Open atarkowska opened 7 years ago
Issues to consider:
bulkmap-config.yml
are changed or deleted (but not added) should the annotations be modified/deleted/recreated?I am not sure at the moment about updates, this is much more complicated. Keep in mind that annotations are shared and if PK is updated then this will be completely new annotation.
One possible solution for update could be that if namespace is considered unique per Image/Well then script could proceed as normal, deleting/unlinking (see delete issues in https://github.com/openmicroscopy/design/issues/67) and creating new one
If the requirement is to only create an annotation for namespace 'xxxx' if an image/well doesn't already have an annotation in xxxx
regardless of whether it's up to date or not that should be easier to implement.
So going more to the details
o.org/omero/bulk_annotations
Modifying config as follow:
---
columns:
- name: Channels
include: yes
+ - name: Comment
+ include: yes
all of the existing openmicroscopy.org/omero/bulk_annotation
would need to be reviewed and updated with the respect of omitempty
flag. And the same if column is removed. That is simple usecase as there is always single AnnotationLink
The same use case but PK:
- group:
namespace: openmicroscopy.org/mapr/sirna
columns:
- name: siRNA Identifier
include: yes
+ omitempty: no
+ - name: siRNA Identifier
+ clientname: siRNA Pool Identifier
+ clientvalue: ""
+ include: yes
+ omitempty: no
There are 2 cases here:
Modifying config as follow:
- group:
namespace: openmicroscopy.org/mapr/gene
columns:
- name: Gene Identifier
include: yes
+ omitempty: no
- name: Gene Identifier
clientname: Gene Identifier URL
clientvalue: http://www.ensembl.org/id/{{ value|urlencode }}
include: yes
- name: Gene Symbol
include: yes
+ omitempty: no
I think this is simple as it would need to add whatever was missing.
Modifying config as follow:
---
columns:
- name: Channels
include: yes
- group:
namespace: openmicroscopy.org/mapr/sirna
columns:
- name: siRNA Identifier
include: yes
+ omitempty: no
+ split: ;
script would need to review and decide if map already exists delete or update? Perhaps depends if this is PK and Map is linked to multiple images or not
advanced:
ignore_missing_primary_key: yes
primary_group_keys:
- namespace: openmicroscopy.org/mapr/sirna
keys:
- siRNA Identifier
The same use case can be analyze in opposite way where split: ;
is removed from the config.
Updating cvs -> bulk_annotations, no changes to the config.
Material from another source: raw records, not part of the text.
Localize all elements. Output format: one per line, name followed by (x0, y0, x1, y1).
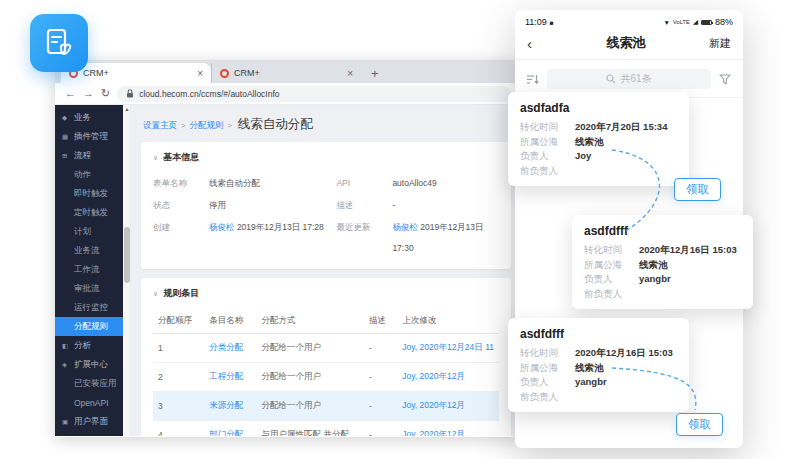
breadcrumb-separator: > (227, 121, 231, 130)
battery-percent: 88% (715, 17, 733, 27)
rules-table: 分配顺序 条目名称 分配方式 描述 上次修改 1 分类分配 分配给一个用户 - (153, 309, 499, 436)
crm-favicon (220, 69, 229, 78)
url-bar[interactable]: cloud.hecom.cn/ccms/#/autoAllocInfo (117, 86, 511, 102)
field-description: 描述 - (336, 195, 499, 216)
url-text: cloud.hecom.cn/ccms/#/autoAllocInfo (139, 89, 279, 99)
sidebar-item-allocation-rules[interactable]: 分配规则 (55, 317, 123, 336)
sidebar-item-instant-trigger[interactable]: 即时触发 (55, 184, 123, 203)
col-order: 分配顺序 (153, 309, 204, 334)
rule-items-panel: ∨ 规则条目 分配顺序 条目名称 分配方式 描述 上次修改 (141, 278, 511, 436)
sidebar-item-action[interactable]: 动作 (55, 165, 123, 184)
rule-items-header[interactable]: ∨ 规则条目 (153, 287, 499, 300)
breadcrumb-settings-home[interactable]: 设置主页 (143, 120, 177, 132)
sidebar-scrollbar[interactable]: ▲ (123, 105, 131, 436)
back-chevron-icon[interactable]: ‹ (527, 36, 547, 51)
sidebar-item-user-interface[interactable]: ▣用户界面 (55, 412, 123, 431)
search-input[interactable]: 共61条 (547, 69, 711, 89)
field-api: API autoAlloc49 (336, 173, 499, 194)
sort-icon[interactable] (527, 74, 539, 85)
rule-link[interactable]: 来源分配 (209, 400, 243, 410)
tab-close-icon[interactable]: × (197, 68, 203, 79)
browser-tabstrip: CRM+ × CRM+ × + (55, 60, 521, 83)
lead-title: asdfdfff (520, 327, 677, 341)
field-created: 创建 杨俊松 2019年12月13日 17:28 (153, 217, 336, 259)
tab-title: CRM+ (234, 68, 342, 78)
screenshot-icon: ■ (550, 19, 554, 26)
table-header-row: 分配顺序 条目名称 分配方式 描述 上次修改 (153, 309, 499, 334)
new-tab-button[interactable]: + (371, 66, 379, 83)
rule-link[interactable]: 工程分配 (209, 371, 243, 381)
sidebar-item-monitor[interactable]: 运行监控 (55, 298, 123, 317)
plugin-icon: ▦ (62, 133, 70, 141)
scrollbar-thumb[interactable] (124, 227, 130, 283)
sidebar-item-plan[interactable]: 计划 (55, 222, 123, 241)
lead-card[interactable]: asdfdfff 转化时间2020年12月16日 15:03 所属公海线索池 负… (572, 215, 753, 309)
sidebar-item-installed-apps[interactable]: 已安装应用 (55, 374, 123, 393)
updated-user-link[interactable]: 杨俊松 (392, 222, 418, 232)
search-icon (606, 74, 616, 84)
lead-card[interactable]: asdfdfff 转化时间2020年12月16日 15:03 所属公海线索池 负… (508, 318, 689, 412)
breadcrumb-separator: > (181, 121, 185, 130)
sidebar-item-timed-trigger[interactable]: 定时触发 (55, 203, 123, 222)
main-content: 设置主页 > 分配规则 > 线索自动分配 ∨ 基本信息 表单名称 线索自动分配 (131, 105, 521, 436)
table-row[interactable]: 2 工程分配 分配给一个用户 - Joy, 2020年12月 (153, 363, 499, 392)
crm-sidebar: ◆业务 ▦插件管理 ⊞流程 动作 即时触发 定时触发 计划 业务流 工作流 审批… (55, 105, 123, 436)
filter-icon[interactable] (719, 74, 731, 85)
lead-title: asdfdfff (584, 224, 741, 238)
signal-icon: ◢ (693, 18, 698, 26)
phone-navbar: ‹ 线索池 新建 (515, 30, 743, 60)
app-logo-badge (30, 14, 88, 72)
sidebar-item-analysis[interactable]: ◧分析 (55, 336, 123, 355)
col-desc: 描述 (364, 309, 397, 334)
tab-title: CRM+ (83, 68, 192, 78)
basic-info-panel: ∨ 基本信息 表单名称 线索自动分配 API autoAlloc49 状态 停用 (141, 142, 511, 269)
flow-icon: ⊞ (62, 152, 70, 160)
rule-items-title: 规则条目 (163, 287, 199, 300)
table-row[interactable]: 4 部门分配 与用户属性匹配 并分配 - Joy, 2020年12月 (153, 421, 499, 437)
basic-info-header[interactable]: ∨ 基本信息 (153, 151, 499, 164)
phone-statusbar: 11:09 ■ ▼ VoLTE ◢ 88% (515, 10, 743, 30)
col-method: 分配方式 (257, 309, 364, 334)
chart-icon: ◧ (62, 342, 70, 350)
browser-tab-inactive[interactable]: CRM+ × (211, 63, 361, 83)
back-icon[interactable]: ← (65, 88, 76, 99)
reload-icon[interactable]: ↻ (101, 88, 110, 99)
sidebar-item-business[interactable]: ◆业务 (55, 108, 123, 127)
created-user-link[interactable]: 杨俊松 (209, 222, 235, 232)
breadcrumb-allocation-rules[interactable]: 分配规则 (189, 120, 223, 132)
forward-icon[interactable]: → (83, 88, 94, 99)
rule-link[interactable]: 部门分配 (209, 429, 243, 436)
lock-icon (126, 89, 134, 98)
table-row-selected[interactable]: 3 来源分配 分配给一个用户 - Joy, 2020年12月 (153, 392, 499, 421)
scroll-up-icon[interactable]: ▲ (123, 105, 131, 113)
browser-window: CRM+ × CRM+ × + ← → ↻ cloud.hecom.cn/ccm… (55, 60, 521, 437)
sidebar-item-workflow[interactable]: 工作流 (55, 260, 123, 279)
chevron-down-icon[interactable]: ∨ (153, 154, 158, 162)
col-modified: 上次修改 (397, 309, 499, 334)
claim-button[interactable]: 领取 (674, 178, 721, 201)
claim-button[interactable]: 领取 (676, 413, 723, 436)
phone-page-title: 线索池 (547, 34, 705, 52)
ui-icon: ▣ (62, 418, 70, 426)
tab-close-icon[interactable]: × (347, 68, 353, 79)
search-placeholder: 共61条 (620, 72, 651, 86)
basic-info-title: 基本信息 (163, 151, 199, 164)
col-name: 条目名称 (204, 309, 256, 334)
lead-card[interactable]: asdfadfa 转化时间2020年7月20日 15:34 所属公海线索池 负责… (508, 92, 689, 186)
sidebar-item-process[interactable]: ⊞流程 (55, 146, 123, 165)
sidebar-item-approval-flow[interactable]: 审批流 (55, 279, 123, 298)
chevron-down-icon[interactable]: ∨ (153, 290, 158, 298)
field-status: 状态 停用 (153, 195, 336, 216)
sidebar-item-plugins[interactable]: ▦插件管理 (55, 127, 123, 146)
field-updated: 最近更新 杨俊松 2019年12月13日 17:30 (336, 217, 499, 259)
sidebar-item-extension-center[interactable]: ◈扩展中心 (55, 355, 123, 374)
table-row[interactable]: 1 分类分配 分配给一个用户 - Joy, 2020年12月24日 11 (153, 334, 499, 363)
breadcrumb: 设置主页 > 分配规则 > 线索自动分配 (143, 116, 511, 133)
create-new-button[interactable]: 新建 (705, 36, 731, 51)
sidebar-item-business-flow[interactable]: 业务流 (55, 241, 123, 260)
business-icon: ◆ (62, 114, 70, 122)
document-tap-icon (42, 26, 76, 60)
sidebar-item-openapi[interactable]: OpenAPI (55, 393, 123, 412)
extension-icon: ◈ (62, 361, 70, 369)
rule-link[interactable]: 分类分配 (209, 342, 243, 352)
In general I think each map could be reviewed if PK is changing or not:
What happens if the primary key definition in one config file is changed? Ideally the primary keys should be defined in a global file but is there a short-term workaround? If we do implement global primary keys should it be possible to change the definition at all?
Existing implementation doesn't allow to define different PK for the same NS, so it looks like it should be global. It is very likely to get an exception https://github.com/openmicroscopy/openmicroscopy/blob/metadata52/components/tools/OmeroPy/src/omero/util/metadata_mapannotations.py#L218.
Would be sufficient to extend default config by adding primary_group_keys
and then inherit it in each individual study?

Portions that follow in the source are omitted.